» **WHAT IS BEING ASKED**
State how many lines of the entries include the string "Дубая", please, leaving out everything but the number.
------------------------------
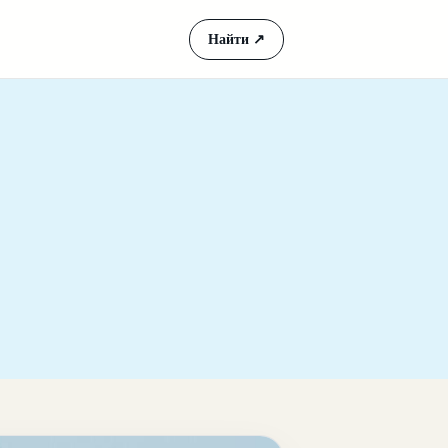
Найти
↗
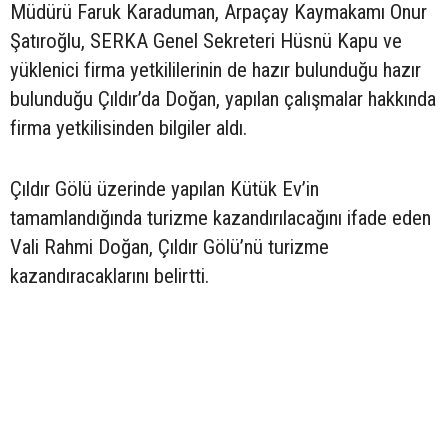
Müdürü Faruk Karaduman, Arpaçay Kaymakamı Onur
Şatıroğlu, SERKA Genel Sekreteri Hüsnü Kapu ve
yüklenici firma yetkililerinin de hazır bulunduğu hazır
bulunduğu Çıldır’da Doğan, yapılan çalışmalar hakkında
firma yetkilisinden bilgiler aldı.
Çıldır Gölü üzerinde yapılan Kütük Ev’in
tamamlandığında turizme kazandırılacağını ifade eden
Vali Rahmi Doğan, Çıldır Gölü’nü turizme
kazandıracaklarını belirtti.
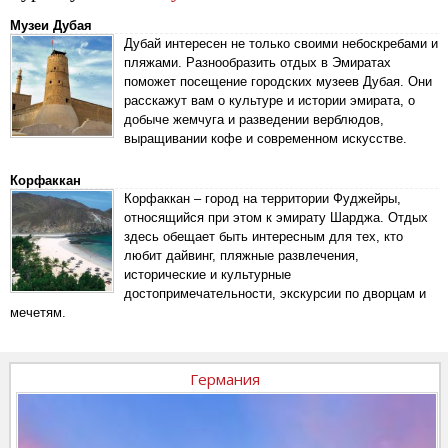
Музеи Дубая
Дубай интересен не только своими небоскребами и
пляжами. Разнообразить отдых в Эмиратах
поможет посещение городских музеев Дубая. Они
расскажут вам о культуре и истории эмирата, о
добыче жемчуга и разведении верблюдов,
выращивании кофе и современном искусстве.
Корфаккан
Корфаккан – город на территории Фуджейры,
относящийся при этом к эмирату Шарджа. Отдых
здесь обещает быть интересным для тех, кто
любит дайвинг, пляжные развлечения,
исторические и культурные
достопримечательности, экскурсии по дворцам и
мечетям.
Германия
------------------------------
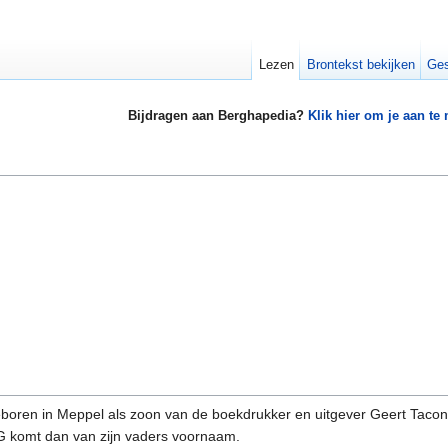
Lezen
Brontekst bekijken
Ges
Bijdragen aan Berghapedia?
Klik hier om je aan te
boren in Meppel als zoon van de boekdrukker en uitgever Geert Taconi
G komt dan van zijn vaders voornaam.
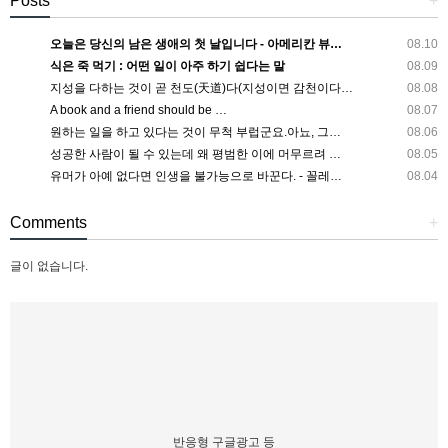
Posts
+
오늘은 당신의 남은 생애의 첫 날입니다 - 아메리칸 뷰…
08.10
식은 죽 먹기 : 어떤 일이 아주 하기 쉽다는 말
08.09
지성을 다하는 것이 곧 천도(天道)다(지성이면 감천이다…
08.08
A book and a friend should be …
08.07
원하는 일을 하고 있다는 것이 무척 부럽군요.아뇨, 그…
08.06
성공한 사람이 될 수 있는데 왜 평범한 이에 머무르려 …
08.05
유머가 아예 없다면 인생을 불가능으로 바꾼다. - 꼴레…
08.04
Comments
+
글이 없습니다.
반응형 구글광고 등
------------------------------
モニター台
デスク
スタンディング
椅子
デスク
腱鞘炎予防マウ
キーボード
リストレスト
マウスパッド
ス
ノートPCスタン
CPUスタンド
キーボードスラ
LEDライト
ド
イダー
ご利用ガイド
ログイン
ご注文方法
------------------------------
» **EXPECTED ANSWER**
2